* _Instructions for the task_:
Output every entry below word for word, minus the images.

[Start of section]

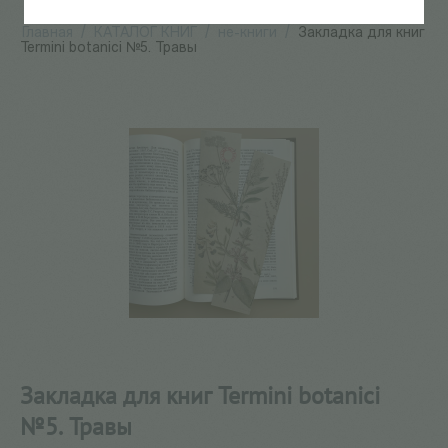
Главная
/
КАТАЛОГ КНИГ
/
не-книги
/
Закладка для книг
Termini botanici №5. Травы
Закладка для книг Termini botanici
№5. Травы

[End of section]

* _Exercise result_:
Главная
/
КАТАЛОГ КНИГ
/
не-книги
/
Закладка для книг
Termini botanici №5. Травы
Закладка для книг Termini botanici
№5. Травы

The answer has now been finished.